Okay, let me see if I get it. Every .1 seconds a round travels down range. That .1 seconds determines the time between each bullet. The velocity of the bullet determines the physical separation between each round.
Derivation:
t=.1 vsub1=500m/s vsub2=300m/s
d=vt
d=(500m/s)(.1)=50m between each round
d=(300m/s)(.1)=30m between each round
So, we have a smaller space between each round. However, what matters is frequency. How many bullets pass through a single area in any given time. Because the frequency at the barrel is equal to the frequency down-range (the velocity is constant, therefore the spacing is constant) the amount of time between each round firing is equal to the amount of time between each round passing a single point in space. Because ROF is the same, frequency is the same, and therefore you have an equal amount of time between each round regardless of velocity.

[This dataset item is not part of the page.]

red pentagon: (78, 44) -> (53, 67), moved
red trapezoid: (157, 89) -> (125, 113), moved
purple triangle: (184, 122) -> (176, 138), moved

HOWEVER, Sourdaukar nailed the true problem unintentionally. It is our ability to perceive the placement of the round downrange. Consider the extremes of a laser versus a slingshot. The laser is the 500m/s round, the slingshot is the 300m/s round. The longer the time between the bullet leaving the gun (point A) and the bullet arriving at the intersection of bullet path and target (point B) determines how much we must lead the aircraft.
As we all know, t=d/v, therefore, assuming the target is 300m away from you (Reasonable snapshot distance in AH), we get the following equations:
t=v/d
t=(300m)/(500m/s)= .6 seconds between the leaving the gun and arriving at the target.
t=(300m)/(300m/s)= 1 second between leaving the gun, and arriving at the target.
We have two factors here, lead, and pilot reaction. The 500m/s round gives the target only .6 seconds to move out of the line of fire. The 300m/s round gives the target a full second to leave the point of impact. So, the 500m/s round must lead the target by .6 seconds of flight time for the target; The 300m/s round must lead by 1 second. Assuming flight time for the targets are equal, and d=vt so, derivations applied assuming the aircraft is moving at, say 200m/s (Not realistic, just a random number),
d=vt
d=(200m/s)(.6)= 120m lead
d=(200m/s)(1)= 200m lead
So, you must put your line of fire 120m in front of the target with a 500m/s round, and 200m for the 300m/s round. As we know, the farther we must lead, the more time we must lead by, the harder it is to predict where the plane will be. The shorter the lead, the easier the snapshot, and the less thinking necessary for the shot, therefore, less lead=easier kill.
So, long story short, while the 500m/s round is not MATHEMATICALLY more effective, PRACTICALLY it is much easier to put the round on a moving target than it is to use a 300m/s round.